Since the side effect ms -> first = i++
in the set_first
function appeared before the atomic_store_explicit(&instance, ms, memory_order_release);
in the program text I assumed it is sequenced-before it (This is I'm not sure about, could not find any normative references).
Combining bullets 1.
and 2.
implies that ms -> first = i++
inter-thread happens before atomic_load_explicit(&instance, memory_order_acquire);
so they are in the happens before relationships.
Applying the data-race definition we conclude that confliting actions uint64_t current = ms -> first;
in the print_first
function and ms -> first = i++;
in the set_first
function do not produce data-race.
So the behavior seems to be well-defined.
The doubtful thing is assumed that ms -> first = i++;
sequenced before atomic_store_explicit(&instance, ms, memory_order_release);
because they occurred one before another in the program text.
Is it correct or the program contains data races?
Modifying non-atomic objects through a non-_Atomic
pointer is not inherently data-race UB. (e.g. you could have an algorithm that did int *p = shared_ptr++;
to have each thread grab its own slot in a non-atomic array.)
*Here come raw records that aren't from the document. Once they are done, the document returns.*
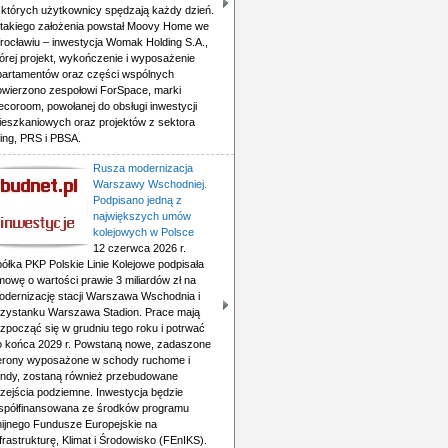
 których użytkownicy spędzają każdy dzień.
 takiego założenia powstał Moovy Home we
rocławiu – inwestycja Womak Holding S.A.,
órej projekt, wykończenie i wyposażenie
partamentów oraz części wspólnych
owierzono zespołowi ForSpace, marki
ecoroom, powołanej do obsługi inwestycji
ieszkaniowych oraz projektów z sektora
ving, PRS i PBSA.
Rusza modernizacja
Warszawy Wschodniej.
Podpisano jedną z
największych umów
kolejowych w Polsce
12 czerwca 2026 r.
ółka PKP Polskie Linie Kolejowe podpisała
mowę o wartości prawie 3 miliardów zł na
odernizację stacji Warszawa Wschodnia i
rzystanku Warszawa Stadion. Prace mają
zpocząć się w grudniu tego roku i potrwać
o końca 2029 r. Powstaną nowe, zadaszone
erony wyposażone w schody ruchome i
indy, zostaną również przebudowane
rzejścia podziemne. Inwestycja będzie
spółfinansowana ze środków programu
nijnego Fundusze Europejskie na
frastrukturę, Klimat i Środowisko (FEnIKS).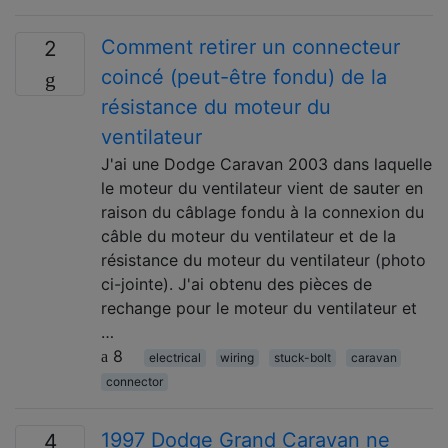
Comment retirer un connecteur
2
coincé (peut-être fondu) de la
résistance du moteur du
ventilateur
J'ai une Dodge Caravan 2003 dans laquelle
le moteur du ventilateur vient de sauter en
raison du câblage fondu à la connexion du
câble du moteur du ventilateur et de la
résistance du moteur du ventilateur (photo
ci-jointe). J'ai obtenu des pièces de
rechange pour le moteur du ventilateur et
…
8
electrical
wiring
stuck-bolt
caravan
connector
1997 Dodge Grand Caravan ne
4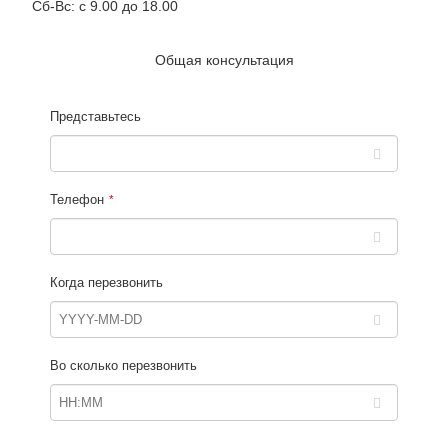
Сб-Вс: с 9.00 до 18.00
Общая консультация
Представьтесь
Телефон
*
Когда перезвонить
Во сколько перезвонить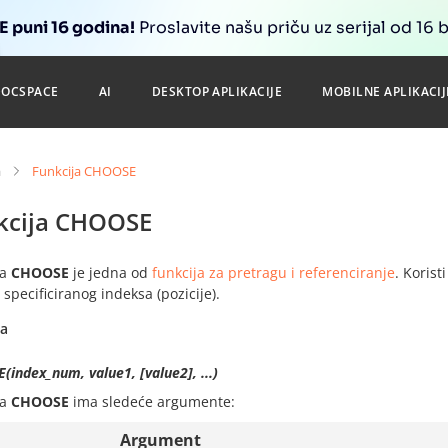
 puni 16 godina!
Proslavite našu priču uz serijal od 16 
DOCSPACE
AI
DESKTOP APLIKACIJE
MOBILNE APLIKACIJ
a
Funkcija CHOOSE
kcija CHOOSE
ja
CHOOSE
je jedna od
funkcija za pretragu i referenciranje
. Korist
specificiranog indeksa (pozicije).
sa
index_num, value1, [value2], ...)
ja
CHOOSE
ima sledeće argumente:
Argument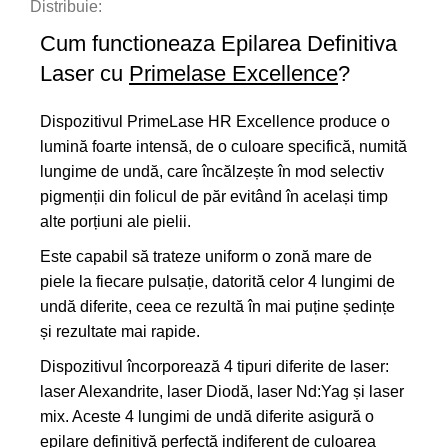
Distribuie:
Cum functioneaza Epilarea Definitiva
Laser cu
Primelase Excellence
?
Dispozitivul PrimeLase HR Excellence produce o
lumină foarte intensă, de o culoare specifică, numită
lungime de undă, care încălzește în mod selectiv
pigmenții din folicul de păr evitând în același timp
alte porțiuni ale pielii.
Este capabil să trateze uniform o zonă mare de
piele la fiecare pulsație, datorită celor 4 lungimi de
undă diferite, ceea ce rezultă în mai puține ședințe
și rezultate mai rapide.
Dispozitivul încorporează 4 tipuri diferite de laser:
laser Alexandrite, laser Diodă, laser Nd:Yag și laser
mix. Aceste 4 lungimi de undă diferite asigură o
epilare definitivă perfectă indiferent de culoarea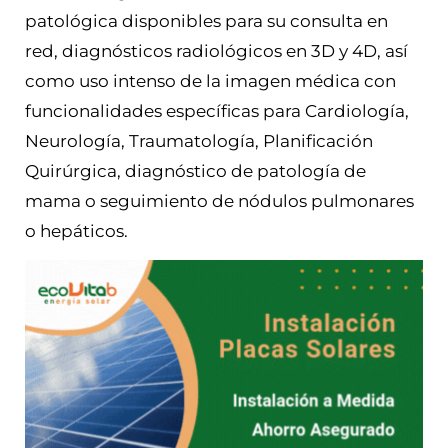
patológica disponibles para su consulta en
red, diagnósticos radiológicos en 3D y 4D, así
como uso intenso de la imagen médica con
funcionalidades específicas para Cardiología,
Neurología, Traumatología, Planificación
Quirúrgica, diagnóstico de patología de
mama o seguimiento de nódulos pulmonares
o hepáticos.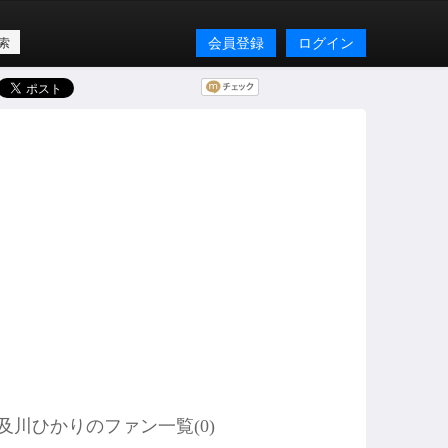
会員登録
ログイン
及川ひかりのファン一覧(
0
)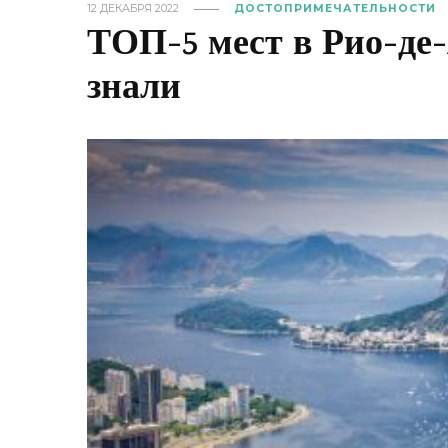
12 ДЕКАБРЯ 2022
ДОСТОПРИМЕЧАТЕЛЬНОСТИ
ТОП-5 мест в Рио-де
знали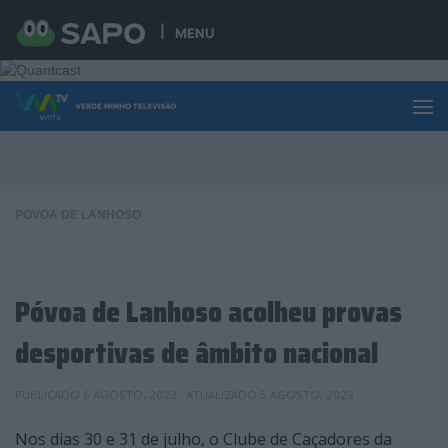
Skip to content
MENU
PÓVOA DE LANHOSO
Póvoa de Lanhoso acolheu provas
desportivas de âmbito nacional
PUBLICADO
6 AGOSTO, 2022
· ATUALIZADO
5 AGOSTO, 2022
Nos dias 30 e 31 de julho, o Clube de Caçadores da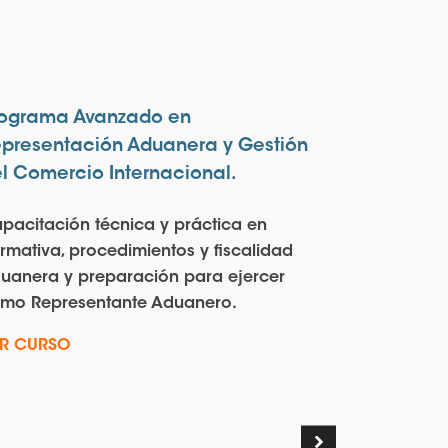
rograma Avanzado en
Taller Pr
presentación Aduanera y Gestión
de Casos
l Comercio Internacional.
Represen
pacitación técnica y práctica en
Preparació
rmativa, procedimientos y fiscalidad
Represent
uanera y preparación para ejercer
resolución
mo Representante Aduanero.
documenta
corrección
R CURSO
VER CURS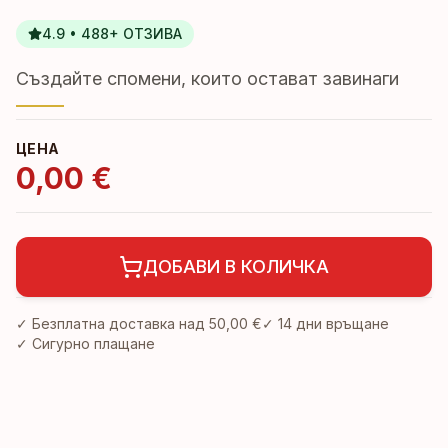
4.9 • 488+ ОТЗИВА
Създайте спомени, които остават завинаги
ЦЕНА
0,00 €
ДОБАВИ В КОЛИЧКА
✓ Безплатна доставка над
50,00 €
✓
14 дни връщане
✓ Сигурно плащане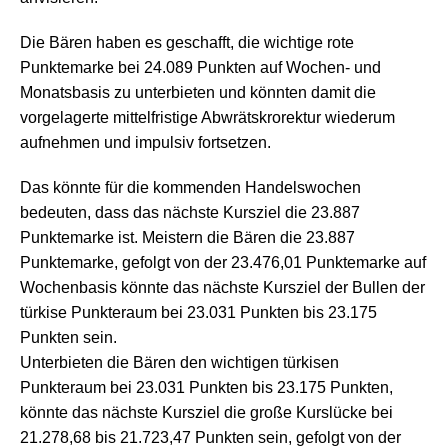
Die Bären haben es geschafft, die wichtige rote
Punktemarke bei 24.089 Punkten auf Wochen- und
Monatsbasis zu unterbieten und könnten damit die
vorgelagerte mittelfristige Abwrätskrorektur wiederum
aufnehmen und impulsiv fortsetzen.
Das könnte für die kommenden Handelswochen
bedeuten, dass das nächste Kursziel die 23.887
Punktemarke ist. Meistern die Bären die 23.887
Punktemarke, gefolgt von der 23.476,01 Punktemarke auf
Wochenbasis könnte das nächste Kursziel der Bullen der
türkise Punkteraum bei 23.031 Punkten bis 23.175
Punkten sein.
Unterbieten die Bären den wichtigen türkisen
Punkteraum bei 23.031 Punkten bis 23.175 Punkten,
könnte das nächste Kursziel die große Kurslücke bei
21.278,68 bis 21.723,47 Punkten sein, gefolgt von der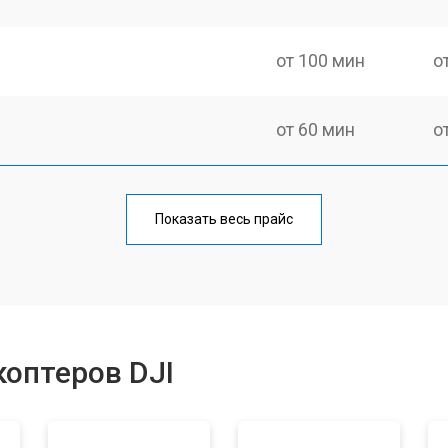
от 100 мин
о
от 60 мин
о
от 100 мин
о
Показать весь прайс
от 50 мин
о
от 80 мин
о
оптеров DJI
от 50 мин
о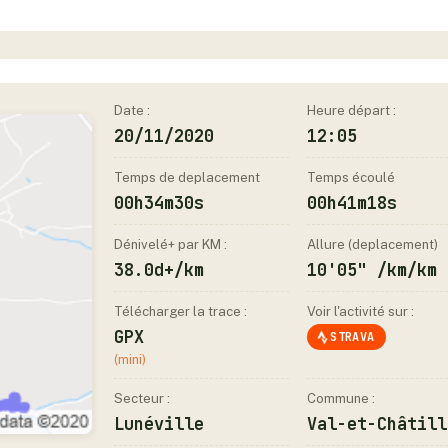
Date :
Heure départ :
20/11/2020
12:05
Temps de deplacement
Temps écoulé
00h34m30s
00h41m18s
Dénivelé+ par KM :
Allure (deplacement)
38.0d+/km
10'05" /km/km
Télécharger la trace :
Voir l'activité sur :
GPX
STRAVA
(mini)
Secteur :
Commune :
Lunéville
Val-et-Châtill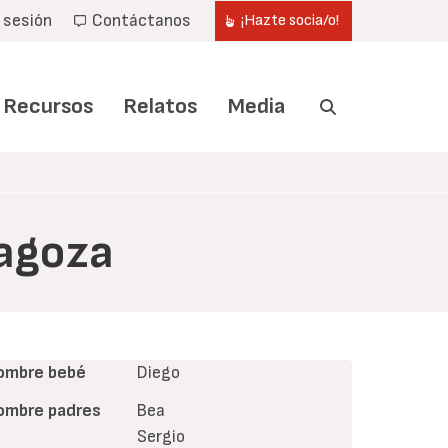
r sesión
Contáctanos
¡Hazte socia/o!
Recursos
Relatos
Media
ragoza
ombre bebé
Diego
ombre padres
Bea
Sergio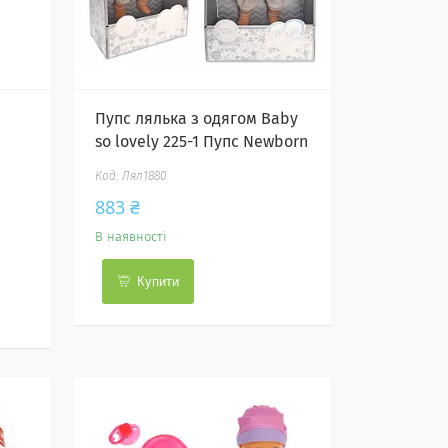
Пупс лялька з одягом Baby
so lovely 225-1 Пупс Newborn
Лял1880
883 ₴
В наявності
Купити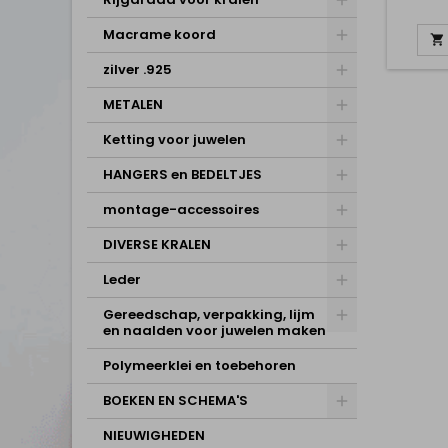
Macrame koord

zilver .925
METALEN
Ketting voor juwelen
HANGERS en BEDELTJES
montage-accessoires
DIVERSE KRALEN
Leder
Gereedschap, verpakking, lijm
en naalden voor juwelen maken
Polymeerklei en toebehoren
BOEKEN EN SCHEMA'S
NIEUWIGHEDEN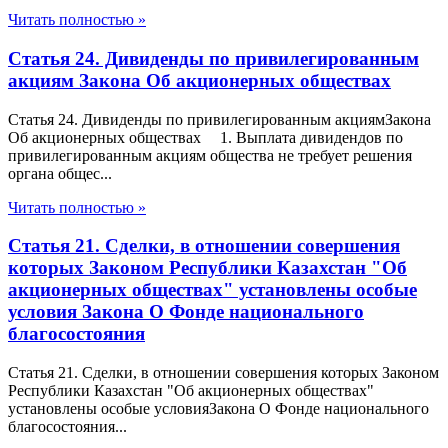
Читать полностью »
Статья 24. Дивиденды по привилегированным
акциям Закона Об акционерных обществах
Статья 24. Дивиденды по привилегированным акциямЗакона
Об акционерных обществах 1. Выплата дивидендов по
привилегированным акциям общества не требует решения
органа общес...
Читать полностью »
Статья 21. Сделки, в отношении совершения
которых Законом Республики Казахстан "Об
акционерных обществах" установлены особые
условия Закона О Фонде национального
благосостояния
Статья 21. Сделки, в отношении совершения которых Законом
Республики Казахстан "Об акционерных обществах"
установлены особые условияЗакона О Фонде национального
благосостояния...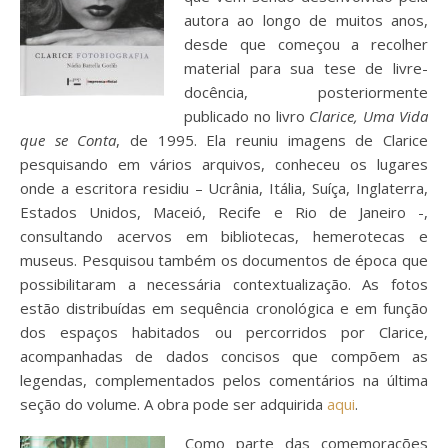
autora ao longo de muitos anos,
desde que começou a recolher
material para sua tese de livre-
docência, posteriormente
publicado no livro
Clarice, Uma Vida
que se Conta
, de 1995. Ela reuniu imagens de Clarice
pesquisando em vários arquivos, conheceu os lugares
onde a escritora residiu – Ucrânia, Itália, Suíça, Inglaterra,
Estados Unidos, Maceió, Recife e Rio de Janeiro -,
consultando acervos em bibliotecas, hemerotecas e
museus. Pesquisou também os documentos de época que
possibilitaram a necessária contextualização. As fotos
estão distribuídas em sequência cronológica e em função
dos espaços habitados ou percorridos por Clarice,
acompanhadas de dados concisos que compõem as
legendas, complementados pelos comentários na última
seção do volume. A obra pode ser adquirida
aqui
.
Como parte das comemorações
But in this case, you have a clear case of UB, because you have 2 threads accessing main's tmp.first
, and they're not both reads.
A store with mo_release
is sequenced after any previous stores (and loads), including non-atomic stores like ms->first = ...
. That's the point of release-stores vs. relaxed.
But the flaw in your reasoning is in step 1: atomic_store_explicit(&instance, ms, memory_order_release)
in set_first
only synchronizes-with acquire loads that see the value stored! Acquire loads in other threads don't magically wait for a release store that hasn't happened yet. The guarantee is that if/when you do load the value stored by a release store1, you also see all earlier things from that thread.
If the acquire load happens before the release store (in the global order, if there is one), then there's no synchronization with it.
The acquire-load in both threads can happen simultaneously, and then the fox is in the henhouse: ms -> first = i++;
and uint64_t current = ms -> first;
are running with no synchronization.
It's totally irrelevant that the writing thread will later do a release-store to store the same value back into instance
.
Footnote 1: (The "release-sequence" language in the standard extends this to seeing the result of a RMW operation that modified the result of the initial release-store, and so on.)
As far as other threads are concerned, the atomic_load_explicit
in set_first
is basically irrelevant. You might as well hoist it out of the loop.